The home equity loan was the established (proof required) method of purchasing the timeshare, or providing the lump-sum down payment.
The seller (timeshare) has structured the loan in a form that demonstrates that the timeshare week is a ‘security’.
If your timeshare sales person has told you that there are tax advantages to owning, there are, under certain and very regulated circumstances. Most timeshare owners do not qualify for tax deductions, given the loan structures, but many are promised tax benefits that they will not be able to realize.
Property Taxes May Be Eligible
Depending on the structure of your timeshare, owners may be able to claim some tax deduction benefit from the cost of annual property taxes. If the timeshare property is assessed and billed directly to the timeshare owner by the municipality, a portion of the amount may be used as a tax credit annually. However, if the timeshare organization does not bill property tax separately (or show it as an independent annual charge or bill) the timeshare owner will not be able to claim the amount.

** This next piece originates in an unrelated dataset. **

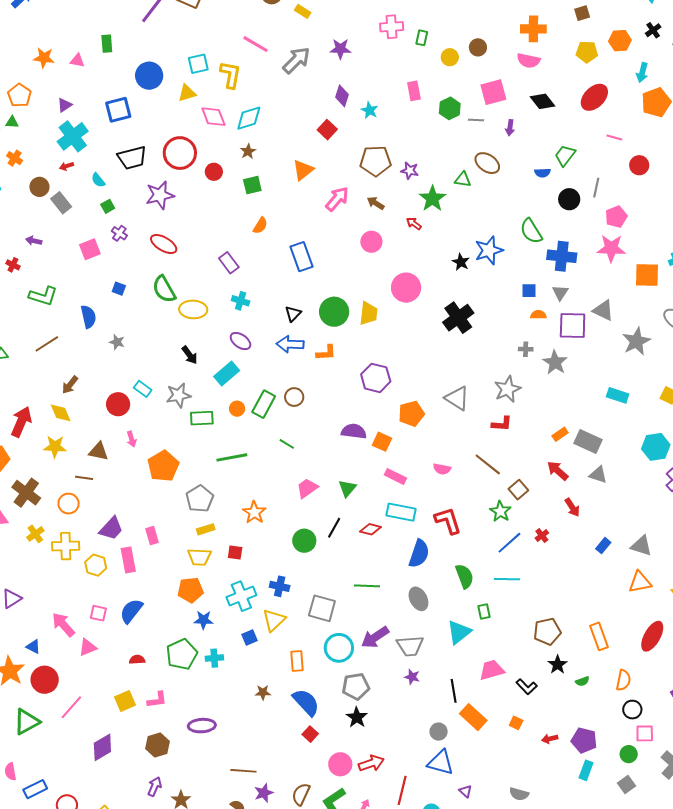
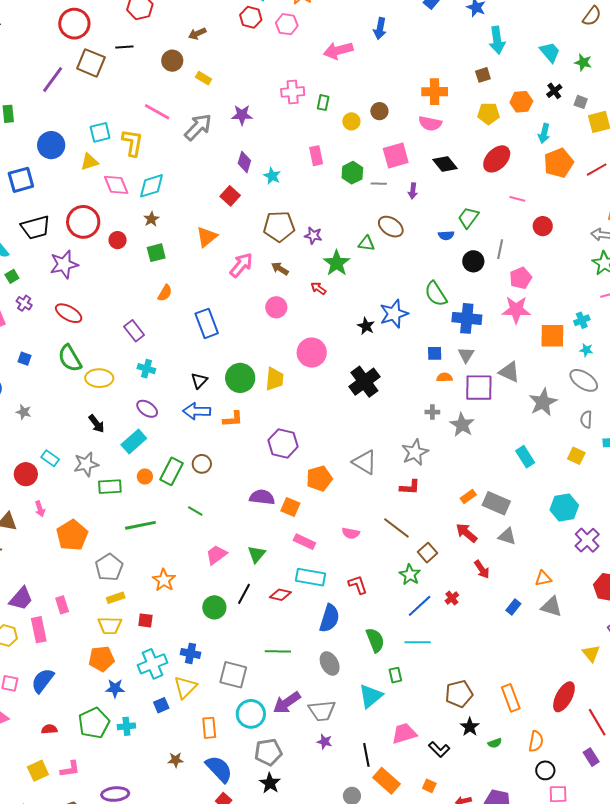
cyan rectangle: (618, 395) -> (525, 457), turned 40
red L-shape: (448, 521) -> (358, 585), size x0.7
orange triangle: (640, 582) -> (543, 578), moved, size x0.7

For example, if the resort is charged property tax directly by the municipality or region, and that amount is rolled into the maintenance fees split evenly by all members of the timeshare, owners cannot claim a tax credit. If billed separately however, and if the consumer owns multiple timeshare properties where the property tax is denoted separately, there is no legal limit established that prohibits claiming each individual property tax, as annual tax deductions.
Right to Use (RTU) Timeshares Are Not Tax Deductible
If you have a long-term lease timeshare contract, known as an RUT (right to use) timeshare, the interest that accrues on any loan taken to secure the timeshare purchase, is not tax deductible. Any loans to acquire a timeshare that are not connected to a home equity loan on a primary residence (the home in which you live) or mortgage is ineligible for tax deduction.
Closing Costs Assessments and Maintenance Fees Are Not Tax Deductible
Current tax laws in the United States do not allow an exemption or credit for maintenance fees paid to a timeshare resort, for a leased or deeded property. If the consumer has paid legal and closing fees (which are common) for the timeshare sales transaction, those fees are also not eligible for personal tax deduction.
All fees are personal expenditures in the present income tax code and are not qualified as tax deductions. If your timeshare association requires that your lease has a special assessment, for adjusting fees for property improvement or repairs, those fees are also not tax deductible.
Get the Tax Facts Before You Sign
Consumers enter timeshare contracts for a variety of reasons, and our timeshare cancellation team knows that the opportunity to enjoy tax deductions annually is a lucrative promise that is not always explained correctly to potential buyers. If you have questions regarding your timeshare contract and what you can legally claim as a tax benefit, consult with a professional accountant or income tax specialist for more details. But remember, only some types of loans qualify for tax deduction; get the facts before signing on a sales promise of tax benefits that you may not be eligible for.